Lord Abbey Serpents Stout, imperial stout di colore nero inchiostro e dall’aspetto opaco (g.a. 11%); una stagionale, di solito messa in commercio all’inizio dell’inverno. Con una moderata effervescenza, la schiuma, di un marrone chiaro, emerge piuttosto scarsa ed evanescente, lasciando intorno al bicchiere appena il segno di un pizzo. Al naso, intensi profumi di cacao, anice e cioccolato si mescolano allegramente a quelli di malto scuro e melassa, a loro volta, insufflati di frutta scura, caffè, liquirizia, orzo tostato. Il corpo pieno, pesante, si presenta in una consistenza fin troppo viscosa. In bocca, subito dopo una vampata di calore alcolico, ritornano le sensazioni avvertite all’olfatto, mentre l’etanolo continua il suo percorso, adesso con delicatezza, quasi timidamente, per non compromettere l’equilibrio gustativo raggiunto dal dolce e dall’amaro sotto l’egida di una perfetta secchezza. Malti tostati e torrefatti s’impadroniscono del finale con una dolcezza quasi appiccicosa; ma devono presto lasciare il campo alla lunga persistenza retrolfattiva in cui sensazioni di cioccolato fondente amaricano il palato intanto che lo ripulisce il sopravvenuto bourbon.
Lost Abbey Judgment Day, abbazia quadrupel di colore marrone con riflessi rubino e dall’aspetto torbido (g.a. 10,5%). Un nome biblico (“Giorno del Giudizio”) che intende evocare le grandi birre trappiste belghe. Purtroppo, di esse, non ha affatto le caratteristiche né aromatiche né gustative: insomma non siamo in Belgio, terra di codesti “miracoli”. Utilizza frumento, insieme a cinque tipi di malto, e due varietà di luppolo (Challenger e E.K. Golding); nonché uvetta e destrosio, aggiunti nel mosto. Con una carbonazione quasi piana, la spuma beige fuoriesce molto sottile, spessa, cremosa, ma si dissolve in fretta. L’aroma, come preannunciato, non è certo quello delle trappiste; si apre comunque sotto il segno dell’intensità e della pulizia, a base di malto, caramello, lievito belga, toffee, frutta scura secca, cioccolato, spezie, delicato alcol. Il corpo, abbastanza pesante, ha una trama spiccatamente oleosa. E, anche nel gusto, siamo lontani dalle trappiste.
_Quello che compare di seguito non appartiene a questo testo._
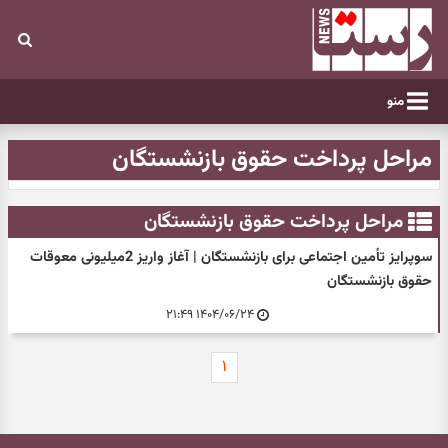
منو
مراحل پرداخت حقوق بازنشستگان
مراحل پرداخت حقوق بازنشستگان
سوپرایز تأمین اجتماعی برای بازنشستگان | آغاز واریز 2میلیونی معوقات
حقوق بازنشستگان
۱۴۰۴/۰۶/۲۴ ۲۱:۴۹
۱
Qui lo scettro è nelle mani della frutta sotto spirito, che lascia perfino poco spazio per le note di caramello, vaniglia, cacao, malto tostato, lievito belga, cioccolato; da parte sua, l’alcol non abbandona mai il campo, ma sa essere discreto, anche cordiale pur nel suo timido tepore. Una buona secchezza pone fine a un’amabilità che sembrava non dovesse mai stancarsi di deliziare il palato. Mentre la lunga persistenza retrolfattiva, morbida e calda, invoca a gran voce l’immediato ritorno della frutta sotto spirito, in particolare uvetta e prugne. L’azienda consiglia di lasciare questo prodotto, destinato all’affinamento, per qualche anno in cantina.
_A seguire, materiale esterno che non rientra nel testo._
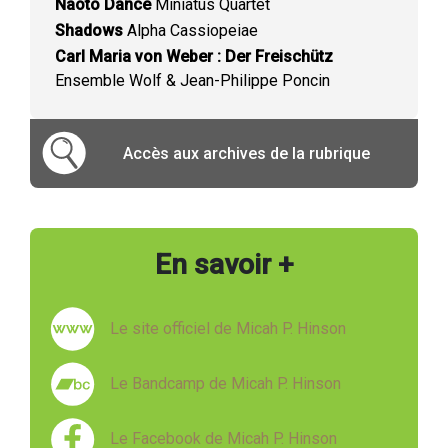
Naoto Dance
Miniatus Quartet
Shadows
Alpha Cassiopeiae
Carl Maria von Weber : Der Freischütz
Ensemble Wolf & Jean-Philippe Poncin
Accès aux archives de la rubrique
En savoir +
Le site officiel de Micah P. Hinson
Le Bandcamp de Micah P. Hinson
Le Facebook de Micah P. Hinson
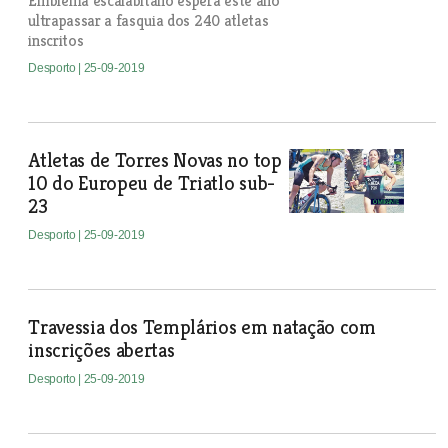
Emblema escalabitano espera este ano
ultrapassar a fasquia dos 240 atletas
inscritos
Desporto
| 25-09-2019
Atletas de Torres Novas no top
10 do Europeu de Triatlo sub-
23
Desporto
| 25-09-2019
Travessia dos Templários em natação com
inscrições abertas
Desporto
| 25-09-2019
Lost Abbey Carnevale, saison di colore dorato con riflessi arancio e dall’aspetto velato (g.a. 6,5%). Dal 2009, all’imbottigliamento, si fa uso di Brettanomiceti. È un prodotto che intende celebrare l’arrivo della Quaresima e della Pasqua; viene pertanto presentato di solito verso la fine di febbraio con un party, Carnevale di Lost Abbey Masquerade. Con una carbonazione abbastanza elevata, la spuma bianca erompe spessa e abbondante, pannosa e duratura. L’aroma si apre intenso, improntato alla massima pulizia: malto, lievito belga, agrumi, frutta tropicale, fieno, grano, pane croccante, esteri, spezie, acido lattico. Il corpo, medio-pieno, si propone in una trama leggermente grassa e pressoché appiccicosa. Note dolci di pane e biscotto, pesca e albicocca, miele e zucchero candito, improntano la prima parte del lungo percorso gustativo; nella seconda parte, la musica cambia, nel senso che la dolcezza viene, prima, stemperata da una sottile luppolizzazione, infine, fagocitata da una leggera acidità. Un secco amarore, ispirato all’erbaceo più che al terroso, spiana la strada a un piacevole retrolfatto, in cui si avvertono distintamente sensazioni di frutta gialla, in particolare albicocche, dolcemente riscaldate dall’etanolo.